Death in the Gulf Stream Cocktail Recipe

Death in the Gulf Stream Cocktail Recipe

Our favorite drink from our time in Detroit was Amanda Mentzer’s Worse for Wear. We mentioned in our write-up on it last week that it’s based on a Hemingway hangover cure. Looking into it further, we discovered that the Hemingway original was in fact the product of the meeting of two of history’s titans of drink: Hemingway, of course, and Charles H. Baker. Baker was a journalist who married an heiress and spent the 1930s eating and drinking his way around the globe with her. These world travels produced first a cookbook and then a cocktail book, The Gentleman’s Companion, Being an Exotic Drinking Book; or, Around the World With Jigger, Beaker, and Flask. If you were sailing the seven seas in search of drinks and drinking buddies in the 1930s, eventually you would have to find your way to Key West and Hemingway. And if Hemingway and Baker were drinking together, you know for sure that they would require a picker upper in the morning. Thus, the Death in the Gulf Stream was born–or, as Baker called it, “Ernest Hemingway’s Reviver On Morning After Anything, Made of Holland Gin & other Things, which We Called ‘Death in the Gulf Stream,’ but Found Most Valuable.” Baker had a thing for long, multiple titles.

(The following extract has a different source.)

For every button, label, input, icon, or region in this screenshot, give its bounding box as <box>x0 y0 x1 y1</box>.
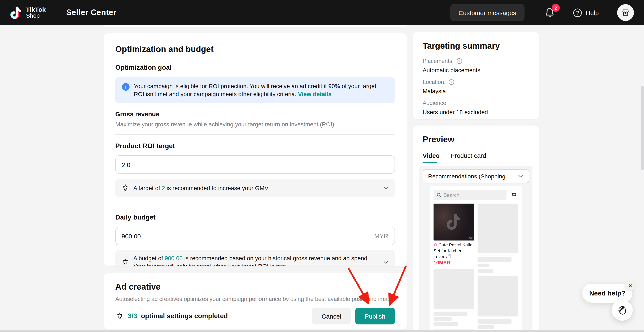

Death in the Gulf Stream is a drink that gives no sympathy. It’s not meant to soothe. It’s meant to slap you wide awake and get you right back into the drinking game again. It’s the smelling salts of cocktails, strong, bitter, and tart. As a hangover cure, it’s ridiculous; but we have to admit that it has a bracing quality about it. It’s not what we would call pleasant, but it is kind of magnetic.

Or, as Charles H. Baker puts it, ‘It is reviving and refreshing; cools the blood and inspires renewed interest in food, companions and life.’


  • 3 oz genever, aka Holland gin
  • 4 dashes Angostura bitters
  • 1 lime
  • 1 tsp simple syrup–Baker recommends no sugar at all, but allows for no more than a teaspoon if you must add some. We definitely recommend the teaspoon.


  • Fill a highball glass with crushed ice.
  • Dash the bitters onto the ice.
  • Add the juice of the lime, and then drop the pressed peels in as well. The peels make a surprising difference, contributing a nice vegetal quality to the drink.
  • Add the gin and the simple syrup.